Thinking Geographically about Science and Knowledge—and Why It Matters

It is hard to distil any work and its implications to an essence. But, often, we have to: time may be pressing; audiences (and funders) need convincing—and sometimes quickly. One common feature of graduate training in UK universities in recent years, for example, has been the rise of the ‘Three Minute Thesis’ competition. To a mixed audience (experts and non-experts, peers and not) PhD students present their research, their principal findings, the implications of their work. Three minutes and not a second more.

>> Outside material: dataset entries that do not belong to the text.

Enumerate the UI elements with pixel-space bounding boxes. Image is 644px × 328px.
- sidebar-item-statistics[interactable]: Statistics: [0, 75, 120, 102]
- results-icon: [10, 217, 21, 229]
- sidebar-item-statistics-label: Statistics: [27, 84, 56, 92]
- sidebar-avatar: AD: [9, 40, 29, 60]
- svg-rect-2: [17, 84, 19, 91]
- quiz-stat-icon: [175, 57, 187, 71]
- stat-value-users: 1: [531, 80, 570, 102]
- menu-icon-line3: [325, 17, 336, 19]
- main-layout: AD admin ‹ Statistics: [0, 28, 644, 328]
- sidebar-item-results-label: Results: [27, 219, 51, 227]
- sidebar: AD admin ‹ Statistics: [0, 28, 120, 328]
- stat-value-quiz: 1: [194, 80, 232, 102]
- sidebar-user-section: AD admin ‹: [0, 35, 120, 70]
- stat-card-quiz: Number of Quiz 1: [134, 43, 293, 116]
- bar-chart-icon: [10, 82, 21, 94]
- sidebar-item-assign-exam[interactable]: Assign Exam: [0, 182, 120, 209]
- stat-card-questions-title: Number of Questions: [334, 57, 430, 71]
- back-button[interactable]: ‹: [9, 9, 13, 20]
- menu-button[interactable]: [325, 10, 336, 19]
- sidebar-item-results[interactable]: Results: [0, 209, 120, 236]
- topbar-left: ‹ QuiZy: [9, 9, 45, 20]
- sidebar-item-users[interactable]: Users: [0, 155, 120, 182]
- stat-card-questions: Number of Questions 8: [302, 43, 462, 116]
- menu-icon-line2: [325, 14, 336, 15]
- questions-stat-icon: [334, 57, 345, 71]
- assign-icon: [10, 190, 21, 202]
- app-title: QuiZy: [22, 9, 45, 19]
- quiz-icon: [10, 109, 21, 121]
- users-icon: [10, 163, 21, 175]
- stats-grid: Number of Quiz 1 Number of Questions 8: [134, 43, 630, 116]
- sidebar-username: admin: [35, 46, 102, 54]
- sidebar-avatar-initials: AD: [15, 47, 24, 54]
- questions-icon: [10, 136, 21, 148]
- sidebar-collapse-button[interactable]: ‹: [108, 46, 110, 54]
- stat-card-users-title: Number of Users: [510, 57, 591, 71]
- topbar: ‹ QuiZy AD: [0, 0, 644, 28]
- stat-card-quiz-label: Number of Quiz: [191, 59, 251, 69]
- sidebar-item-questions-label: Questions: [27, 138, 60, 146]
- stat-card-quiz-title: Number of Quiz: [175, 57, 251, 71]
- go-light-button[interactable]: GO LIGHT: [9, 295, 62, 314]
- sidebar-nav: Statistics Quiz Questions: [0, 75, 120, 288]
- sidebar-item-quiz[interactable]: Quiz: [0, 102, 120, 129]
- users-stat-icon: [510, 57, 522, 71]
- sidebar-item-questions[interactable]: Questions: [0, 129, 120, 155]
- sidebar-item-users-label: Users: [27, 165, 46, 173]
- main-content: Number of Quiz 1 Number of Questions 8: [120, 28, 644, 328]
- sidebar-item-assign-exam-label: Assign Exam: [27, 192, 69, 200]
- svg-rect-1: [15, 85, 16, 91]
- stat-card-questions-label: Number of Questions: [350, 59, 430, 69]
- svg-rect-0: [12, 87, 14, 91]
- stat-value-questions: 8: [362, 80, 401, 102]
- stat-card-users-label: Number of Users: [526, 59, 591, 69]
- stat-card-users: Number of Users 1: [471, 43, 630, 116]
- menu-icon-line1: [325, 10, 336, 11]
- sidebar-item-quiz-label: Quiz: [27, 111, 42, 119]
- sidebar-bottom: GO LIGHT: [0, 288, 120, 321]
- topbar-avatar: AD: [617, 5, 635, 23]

It is equally difficult to compress the arguments of a book—not into three minutes, but into three sentences. But here goes. Geographies of Knowledge is about the spatial dimensions of science, principally in the nineteenth century. Science (as do all forms of knowledge actually), has a geography—it is situated and shaped somewhere, and, in its moving from one place and audience to another, may be transformed, ‘read’ and so understood differently in different places. Because this is so, it is important when explaining both the content of the science in question and its political purchase that attention is paid to geographical scale.

In Geographies of Knowledge our contributors, spanning history, geography and theology, take the reader on a tour of some of the implications of these three terse statements. Take climate science or the geographies of climate change as an example. Concerns about this were manifest in a variety of ways in the nineteenth century. In Britain’s colonies and for many in the United States, authorities’ anxieties about desiccation and deforestation were from the 1860s onwards very real. And what was known about climate change as an historical phenomenon was because climate change was examined as a geographical phenomenon: certain sites and places were used (as they are today) to advance arguments over a heating earth, desertification, glacier retreat and so on. At the same time, the effects of climate’s change were not felt equally in all places, for which also read by all persons equally.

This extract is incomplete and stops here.